Taxpayers will end up forking over a couple hundred grand to settle this one. Bryan Yant won’t pay a penny. But as this is his second kill, does he at least get a second membership T-shirt in the “Baby’s Daddy Removal Team”? (www.reviewjournal.com/lvrj_home/2004/Apr-22-Thu-2004/news/23712343.html.)

7 Comments to “Another proud member of the Baby’s Daddy Removal Team”

  1. Joe Hebert Says:

    What is the solution to this problem?

  2. John Kelly Says:

    I get a phone request to donate to local law enforcement !!!

    I respond: I will donate when law enforcement stops no knock searches

    and random roadblocks for whatever their reasons….Who needs armed law enforcement?????

  3. Stan Rubin Says:

    Just who is is that conducts investigations of “Internal Police Matters” ???
    Is it always conducted by an Internal entity within Metro?

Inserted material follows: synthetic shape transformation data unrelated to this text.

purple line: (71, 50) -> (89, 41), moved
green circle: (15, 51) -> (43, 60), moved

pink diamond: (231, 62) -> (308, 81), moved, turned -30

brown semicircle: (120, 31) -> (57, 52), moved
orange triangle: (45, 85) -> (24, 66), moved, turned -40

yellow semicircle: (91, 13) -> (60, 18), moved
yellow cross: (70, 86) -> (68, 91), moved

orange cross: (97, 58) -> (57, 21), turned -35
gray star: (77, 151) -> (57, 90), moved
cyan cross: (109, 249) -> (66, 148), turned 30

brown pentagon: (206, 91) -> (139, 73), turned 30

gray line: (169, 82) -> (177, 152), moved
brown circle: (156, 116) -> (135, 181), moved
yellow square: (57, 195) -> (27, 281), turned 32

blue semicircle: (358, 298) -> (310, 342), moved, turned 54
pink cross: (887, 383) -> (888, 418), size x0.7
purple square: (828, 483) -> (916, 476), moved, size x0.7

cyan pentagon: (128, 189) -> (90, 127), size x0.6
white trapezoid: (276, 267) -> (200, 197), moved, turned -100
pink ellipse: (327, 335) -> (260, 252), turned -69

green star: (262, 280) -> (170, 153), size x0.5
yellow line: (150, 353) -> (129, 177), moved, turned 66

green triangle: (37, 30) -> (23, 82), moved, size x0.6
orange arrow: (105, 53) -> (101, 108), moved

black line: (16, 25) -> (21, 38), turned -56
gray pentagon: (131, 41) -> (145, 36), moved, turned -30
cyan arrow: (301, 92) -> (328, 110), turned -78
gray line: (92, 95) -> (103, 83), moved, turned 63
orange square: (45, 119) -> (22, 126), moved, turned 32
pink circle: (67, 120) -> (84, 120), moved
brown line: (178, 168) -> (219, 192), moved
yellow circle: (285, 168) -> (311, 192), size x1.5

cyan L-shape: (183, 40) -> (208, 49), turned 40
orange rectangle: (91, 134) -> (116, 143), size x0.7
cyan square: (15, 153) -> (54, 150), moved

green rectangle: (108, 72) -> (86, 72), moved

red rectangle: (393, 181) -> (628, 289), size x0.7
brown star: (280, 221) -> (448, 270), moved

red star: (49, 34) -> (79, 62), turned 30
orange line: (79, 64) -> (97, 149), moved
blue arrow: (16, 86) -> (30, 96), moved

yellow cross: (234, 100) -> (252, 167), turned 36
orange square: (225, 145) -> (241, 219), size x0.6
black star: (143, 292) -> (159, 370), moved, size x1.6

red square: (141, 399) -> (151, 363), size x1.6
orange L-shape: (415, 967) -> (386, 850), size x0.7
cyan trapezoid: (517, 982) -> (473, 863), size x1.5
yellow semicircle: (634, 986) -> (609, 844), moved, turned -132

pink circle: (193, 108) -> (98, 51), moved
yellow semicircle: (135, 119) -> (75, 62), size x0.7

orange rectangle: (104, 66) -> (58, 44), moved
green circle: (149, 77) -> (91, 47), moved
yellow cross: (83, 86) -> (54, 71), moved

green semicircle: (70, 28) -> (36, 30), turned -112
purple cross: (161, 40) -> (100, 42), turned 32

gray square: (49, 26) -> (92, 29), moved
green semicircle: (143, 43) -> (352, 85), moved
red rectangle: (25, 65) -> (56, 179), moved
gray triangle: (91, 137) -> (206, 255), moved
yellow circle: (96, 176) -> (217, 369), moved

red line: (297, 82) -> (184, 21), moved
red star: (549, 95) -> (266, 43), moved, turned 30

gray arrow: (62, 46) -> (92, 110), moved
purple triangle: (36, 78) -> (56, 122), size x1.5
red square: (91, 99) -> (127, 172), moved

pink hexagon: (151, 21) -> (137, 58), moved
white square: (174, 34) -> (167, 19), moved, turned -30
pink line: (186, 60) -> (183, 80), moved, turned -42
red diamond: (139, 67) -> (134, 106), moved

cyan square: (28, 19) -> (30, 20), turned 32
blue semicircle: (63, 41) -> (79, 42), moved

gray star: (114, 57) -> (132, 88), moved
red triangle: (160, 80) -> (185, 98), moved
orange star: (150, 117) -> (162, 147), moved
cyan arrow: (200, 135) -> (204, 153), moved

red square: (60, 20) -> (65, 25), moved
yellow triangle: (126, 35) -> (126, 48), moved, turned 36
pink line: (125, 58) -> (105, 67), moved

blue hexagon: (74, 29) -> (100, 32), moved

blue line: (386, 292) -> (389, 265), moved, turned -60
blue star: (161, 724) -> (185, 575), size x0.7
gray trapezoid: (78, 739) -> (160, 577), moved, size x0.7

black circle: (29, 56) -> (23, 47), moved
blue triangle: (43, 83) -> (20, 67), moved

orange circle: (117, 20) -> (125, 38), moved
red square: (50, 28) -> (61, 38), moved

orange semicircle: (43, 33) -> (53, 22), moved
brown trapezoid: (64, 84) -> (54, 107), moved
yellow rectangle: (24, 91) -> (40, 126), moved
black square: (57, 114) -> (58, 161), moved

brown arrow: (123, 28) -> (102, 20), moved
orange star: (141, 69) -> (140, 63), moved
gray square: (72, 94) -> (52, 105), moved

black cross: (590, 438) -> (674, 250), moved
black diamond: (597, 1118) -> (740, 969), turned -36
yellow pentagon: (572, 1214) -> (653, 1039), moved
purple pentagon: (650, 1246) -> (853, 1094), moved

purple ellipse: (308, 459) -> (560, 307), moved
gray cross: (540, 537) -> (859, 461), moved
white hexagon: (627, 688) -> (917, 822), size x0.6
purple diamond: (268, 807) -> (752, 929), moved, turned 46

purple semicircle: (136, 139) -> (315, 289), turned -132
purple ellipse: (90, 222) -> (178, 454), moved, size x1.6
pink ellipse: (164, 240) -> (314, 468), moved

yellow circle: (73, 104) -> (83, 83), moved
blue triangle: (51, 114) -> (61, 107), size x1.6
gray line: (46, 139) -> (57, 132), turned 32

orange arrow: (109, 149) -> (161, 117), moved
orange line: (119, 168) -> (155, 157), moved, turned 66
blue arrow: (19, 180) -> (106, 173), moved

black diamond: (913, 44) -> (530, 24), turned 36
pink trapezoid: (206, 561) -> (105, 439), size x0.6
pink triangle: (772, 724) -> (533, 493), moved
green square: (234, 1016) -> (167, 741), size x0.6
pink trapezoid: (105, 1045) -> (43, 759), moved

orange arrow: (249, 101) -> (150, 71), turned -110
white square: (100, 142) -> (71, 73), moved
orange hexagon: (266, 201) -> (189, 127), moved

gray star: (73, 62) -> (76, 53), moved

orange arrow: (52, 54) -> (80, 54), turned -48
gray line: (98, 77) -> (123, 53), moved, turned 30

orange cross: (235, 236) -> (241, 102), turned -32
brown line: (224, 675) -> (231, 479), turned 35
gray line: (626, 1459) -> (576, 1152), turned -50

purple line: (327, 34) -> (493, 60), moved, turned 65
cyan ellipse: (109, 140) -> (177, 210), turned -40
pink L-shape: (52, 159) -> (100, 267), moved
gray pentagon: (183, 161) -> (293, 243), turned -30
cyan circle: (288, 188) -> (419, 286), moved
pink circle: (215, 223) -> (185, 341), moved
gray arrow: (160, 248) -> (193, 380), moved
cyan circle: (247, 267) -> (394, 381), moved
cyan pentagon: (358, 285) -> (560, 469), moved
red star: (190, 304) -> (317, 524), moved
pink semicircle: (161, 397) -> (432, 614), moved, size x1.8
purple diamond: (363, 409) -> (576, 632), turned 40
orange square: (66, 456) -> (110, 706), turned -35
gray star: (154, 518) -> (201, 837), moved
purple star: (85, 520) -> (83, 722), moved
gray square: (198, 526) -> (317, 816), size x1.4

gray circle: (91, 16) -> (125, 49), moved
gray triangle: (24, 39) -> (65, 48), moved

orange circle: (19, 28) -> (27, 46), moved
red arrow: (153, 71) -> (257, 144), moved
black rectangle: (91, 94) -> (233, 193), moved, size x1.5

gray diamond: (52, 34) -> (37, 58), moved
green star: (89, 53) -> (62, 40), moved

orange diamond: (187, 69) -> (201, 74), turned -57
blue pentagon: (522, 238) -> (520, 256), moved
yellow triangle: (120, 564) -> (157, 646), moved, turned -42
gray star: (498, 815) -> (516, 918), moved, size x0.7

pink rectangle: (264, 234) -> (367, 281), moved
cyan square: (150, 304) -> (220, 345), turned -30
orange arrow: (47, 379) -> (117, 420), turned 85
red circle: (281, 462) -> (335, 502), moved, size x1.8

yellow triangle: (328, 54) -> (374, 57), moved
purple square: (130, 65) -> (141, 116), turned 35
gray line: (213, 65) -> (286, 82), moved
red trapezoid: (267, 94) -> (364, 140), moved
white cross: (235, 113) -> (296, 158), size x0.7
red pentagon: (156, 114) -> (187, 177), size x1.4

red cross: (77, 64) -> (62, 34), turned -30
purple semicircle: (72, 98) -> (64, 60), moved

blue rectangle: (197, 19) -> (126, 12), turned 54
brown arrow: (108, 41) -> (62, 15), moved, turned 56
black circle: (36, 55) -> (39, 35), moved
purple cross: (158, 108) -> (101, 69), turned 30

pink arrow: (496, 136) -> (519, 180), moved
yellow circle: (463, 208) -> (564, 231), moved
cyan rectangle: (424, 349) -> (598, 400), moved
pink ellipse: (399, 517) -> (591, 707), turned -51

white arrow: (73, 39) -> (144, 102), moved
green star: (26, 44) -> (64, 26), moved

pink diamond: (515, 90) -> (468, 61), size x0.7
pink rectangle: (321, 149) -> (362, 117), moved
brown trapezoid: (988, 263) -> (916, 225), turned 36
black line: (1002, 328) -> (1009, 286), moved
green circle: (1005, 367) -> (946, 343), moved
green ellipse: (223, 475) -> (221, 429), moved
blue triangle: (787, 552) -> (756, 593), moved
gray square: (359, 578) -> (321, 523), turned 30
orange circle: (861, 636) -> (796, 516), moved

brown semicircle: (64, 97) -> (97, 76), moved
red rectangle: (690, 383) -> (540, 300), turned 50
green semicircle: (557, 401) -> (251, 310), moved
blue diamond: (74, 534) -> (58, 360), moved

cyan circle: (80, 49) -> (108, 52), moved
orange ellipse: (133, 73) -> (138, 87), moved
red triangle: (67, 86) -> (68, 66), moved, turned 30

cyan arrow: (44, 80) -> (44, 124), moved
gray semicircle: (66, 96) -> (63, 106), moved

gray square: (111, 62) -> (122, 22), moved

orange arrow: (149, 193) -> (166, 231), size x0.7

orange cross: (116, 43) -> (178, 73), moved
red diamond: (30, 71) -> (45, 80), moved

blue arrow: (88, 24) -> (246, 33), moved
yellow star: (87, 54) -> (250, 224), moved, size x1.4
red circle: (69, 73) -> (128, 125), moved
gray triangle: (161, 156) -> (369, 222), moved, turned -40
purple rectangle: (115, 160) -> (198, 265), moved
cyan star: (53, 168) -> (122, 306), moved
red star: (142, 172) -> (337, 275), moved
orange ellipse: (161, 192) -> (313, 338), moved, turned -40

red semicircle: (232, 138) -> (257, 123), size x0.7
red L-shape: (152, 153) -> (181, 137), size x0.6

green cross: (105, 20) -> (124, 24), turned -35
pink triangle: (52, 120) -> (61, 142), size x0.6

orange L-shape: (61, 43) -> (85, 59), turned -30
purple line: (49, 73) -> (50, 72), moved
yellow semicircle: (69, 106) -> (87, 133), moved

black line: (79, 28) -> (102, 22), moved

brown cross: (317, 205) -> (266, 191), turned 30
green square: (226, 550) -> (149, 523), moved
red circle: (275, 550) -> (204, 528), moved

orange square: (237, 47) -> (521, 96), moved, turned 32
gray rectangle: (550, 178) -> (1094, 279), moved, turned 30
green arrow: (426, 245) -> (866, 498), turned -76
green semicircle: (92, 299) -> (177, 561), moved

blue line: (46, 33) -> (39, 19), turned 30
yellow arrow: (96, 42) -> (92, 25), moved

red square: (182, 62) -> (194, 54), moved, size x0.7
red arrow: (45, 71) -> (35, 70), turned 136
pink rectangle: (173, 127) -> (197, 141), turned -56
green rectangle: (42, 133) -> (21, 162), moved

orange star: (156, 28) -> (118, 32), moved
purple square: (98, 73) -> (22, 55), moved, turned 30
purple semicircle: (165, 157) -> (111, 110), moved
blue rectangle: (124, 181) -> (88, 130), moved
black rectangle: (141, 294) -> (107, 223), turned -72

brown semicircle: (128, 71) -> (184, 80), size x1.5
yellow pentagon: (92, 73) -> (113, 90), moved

    It would seem so, because otherwise, I don’t think our bad-boy cops would be exonerated just about 100% of the time. Who polices the police??? Apparently, nobody when you get specific about it.

  4. Publius1960 Says:

    Its time to make officers libel for These types of incidents.

  5. matthew buckman Says:

    It is time we fired the illegal protectors of the bankster criminals. It is time we hire our own protection from the police.

  6. PeaceableGuy Says:

    What’s a solution, you ask? Who hired Bryan Yant? Who hired the one who hired him? Keep asking along those lines until you find the person in elected office who has the legal authority to fire everyone up and down the line responsible for supporting these crimes. This will likely end up being members of the city council. Get involved! It’s a lot easier to fix things at the local level than anywhere else.

  7. Metro shooting: What would a criminal jury do? « 4TH ST8 Says:

    […] will find this account interesting reading, as well this account of the investigation into whether Yant lied. […]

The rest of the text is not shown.